In the lab, Modell’s team infected some bacteria with phages that could go dormant and others with genetically engineered phages locked in an active state. The scientists then collected surviving cells and checked their genetic code to see whether they had added new spacers taken from the viruses’ DNA.
The researchers found that bacteria added more spacers from phages that could go dormant. During this lull, Modell explains, the bacteria have time to grab tiny pieces of viral DNA and store them in their genome: “The CRISPR system makes memories against an inactivated form of the virus just like a vaccine.”
To confirm their results, Modell and his team exposed spacer-carrying bacteria to the same phages again to determine whether the new genetic memories protected them from infection.
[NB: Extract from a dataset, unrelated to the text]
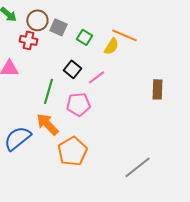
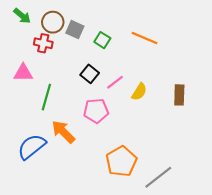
yellow semicircle: (111, 46) -> (139, 92), moved
green line: (48, 91) -> (46, 97), moved
orange pentagon: (72, 151) -> (121, 161), moved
The researchers observed that S. pyogenes can recognize the phages using those stored fragments and fight them off.
The findings are “pretty remarkable,” says microbiologist Stan Brouns of Delft University of Technology in the Netherlands, who was not involved in the study. Understanding the interactions between phages and bacteria is key to improving phage therapies, in which scientists use viruses to treat infections caused by bacteria that have developed resistance to antibiotics.
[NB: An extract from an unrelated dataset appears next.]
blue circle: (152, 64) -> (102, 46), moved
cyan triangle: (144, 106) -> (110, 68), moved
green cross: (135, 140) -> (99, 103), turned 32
This new understanding could also help researchers design phages to which more types of infection-causing bacteria will be susceptible, says North Carolina State University molecular biologist Rodolphe Barrangou, who co-founded phage therapy company Locus Biosciences and was not involved in the study. Various bacteria can have any of more than 150 antiphage defense mechanisms that treatments have to dodge; understanding how this one works, Barrangou says, is “going to inspire people who work on [bacteria] to think about phage therapies on a broader range of infectious diseases.”